Qwen, Alibaba’s AI research arm, has introduced QwQ-32B, a 32-billion-parameter reasoning model that surpasses much larger rivals in key problem-solving tasks. Despite being significantly smaller than DeepSeek-R1 (671B parameters), QwQ-32B delivers superior performance in math, coding, and scientific reasoning, thanks to a multi-stage reinforcement learning (RL) training approach. The model is now available as open-weight on Hugging Face and ModelScope under an Apache 2.0 license.
Key Points:
- QwQ-32B uses multi-stage RL to refine its reasoning, improving performance beyond traditional pretraining methods.
- Despite having 32B parameters, it outperforms DeepSeek-R1 (671B) and OpenAI o1-mini in math and scientific reasoning.
- Available on Hugging Face and ModelScope under Apache 2.0, allowing enterprises to customize and deploy it.
- Requires significantly less hardware than DeepSeek-R1 while maintaining competitive performance.
The key innovation behind QwQ-32B is its multi-stage RL training process. Initially, the model is fine-tuned for math and coding using an accuracy verifier and a code execution server to validate outputs. Then, a second phase of RL improves general reasoning, instruction-following, and alignment with human preferences—without compromising its specialized strengths.

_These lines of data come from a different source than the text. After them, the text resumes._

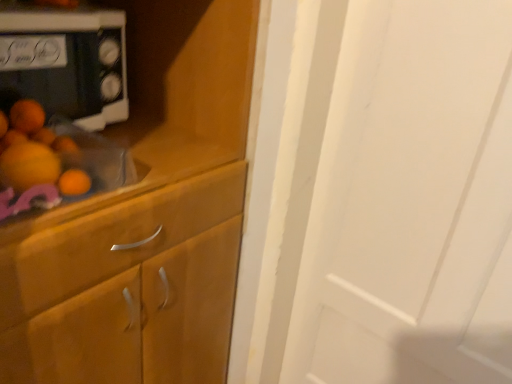 Question: Would you say wooden cabinet at left is inside or outside white glossy microwave at upper left?

Choices:
 (A) outside
 (B) inside

Answer: (A)

Question: In terms of width, does wooden cabinet at left look wider or thinner when compared to white glossy microwave at upper left?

Benchmarks indicate that QwQ-32B outperforms OpenAI’s o1-mini and even beats DeepSeek-R1 in several categories, despite being 20 times smaller. Its extended 131,000-token context length further enhances its ability to handle long-form inputs, making it competitive with OpenAI and Google’s latest models.
Beyond performance, QwQ-32B offers practical advantages for enterprises. Firstly, it is open-weight under an Apache 2.0 license, allowing businesses to fine-tune and deploy it without restrictions. Secondly, it requires significantly less computational power—running on a single high-end GPU, compared to the multi-GPU setup needed for DeepSeek-R1.
The Qwen Team views QwQ-32B as just the beginning of their reinforcement learning journey. They plan to further explore RL scaling, integrate agents with RL for long-horizon reasoning, and continue developing foundation models optimized for these approaches.